[Air-l] Digg user 'riot' going on now

Christine Moellenberndt chris at inreach.com
Wed May 2 09:27:07 PDT 2007


Kevin Guidry wrote:
>    Compare with the similar experience Slashdot went through several
> years ago when Jon Katz announced that he was going to (or perhaps
> already had done so - can't recall) publish users' comments in one of
> his books without attribution or permission.  That seemed to be more
> of an ownership and copyright issue than a "selling out" issue but if
> your assertions are correct then there are some similarities.

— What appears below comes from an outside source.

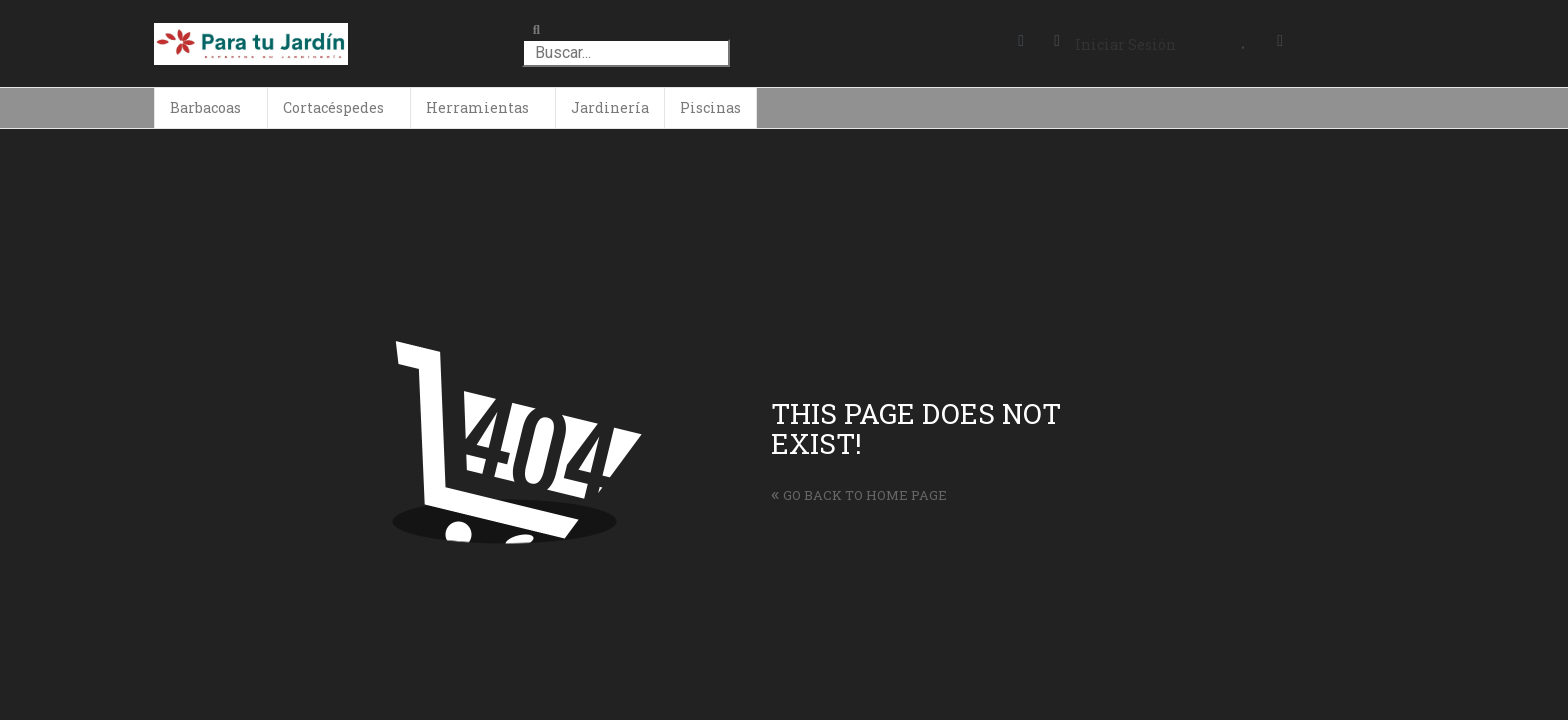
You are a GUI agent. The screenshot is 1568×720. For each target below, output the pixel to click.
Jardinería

For /. ownership and copyright was the big issue (I was involved in that 
to a degree, in fact I think my first ever /. comment was to that 
posting.. *sniff* MEMORIES!!), but I think the idea underlying that was 
still this idea of "selling out" users in order to make a buck.  And in 
that was a morality too... /. had always been seen as a "not evil" 
website, one of the "good guys" who "get it."  When Katz announced the 
book thing, it suddenly made /. part of "The Man" who just wanted to 
make a buck and didn't care about wider community issues and loyalties.

I've seen this in several online communities as well, and the passion 
that surrounds them fascinates me, almost as much as seeing how so many 
companies just don't "get it."  I was involved with an online comic 
strip for several years and saw it myself, and ended up as point person 
at one point having to answer the calls of "sell out!" myself.  That's a 
hard thing to do, because once geeks make up their mind you've sold 
out... it's hard to recapture their trust (please note that I use geek 
as a geek myself, and as a positive descriptor :)).  Geeks want to see 
their favourite sites make money so they can stay in business... but 
there's a fine line in how you can make that money and still stay "true."

I think Digg's blog post was a step in the right direction, and I do see 
the front page of digg starting to recover...  but I'll be interested to 
see if their volume changes over the next month or so.

This also reminds me of the DVD-encryption blowup that happened several 
years ago as well, where the MPAA got some kind of injunction to keep 
websites from distributing the code (it's been a while and the brain is 
fuzzy from end-of-semester stress).  I love enterprising geeks, instead 
of electronically distributing the code it was put on tshirts and all 
other sorts of apparel.  I have a great tshirt I got at a convention 
with the code on it, given away for free.  Ah, those were the days.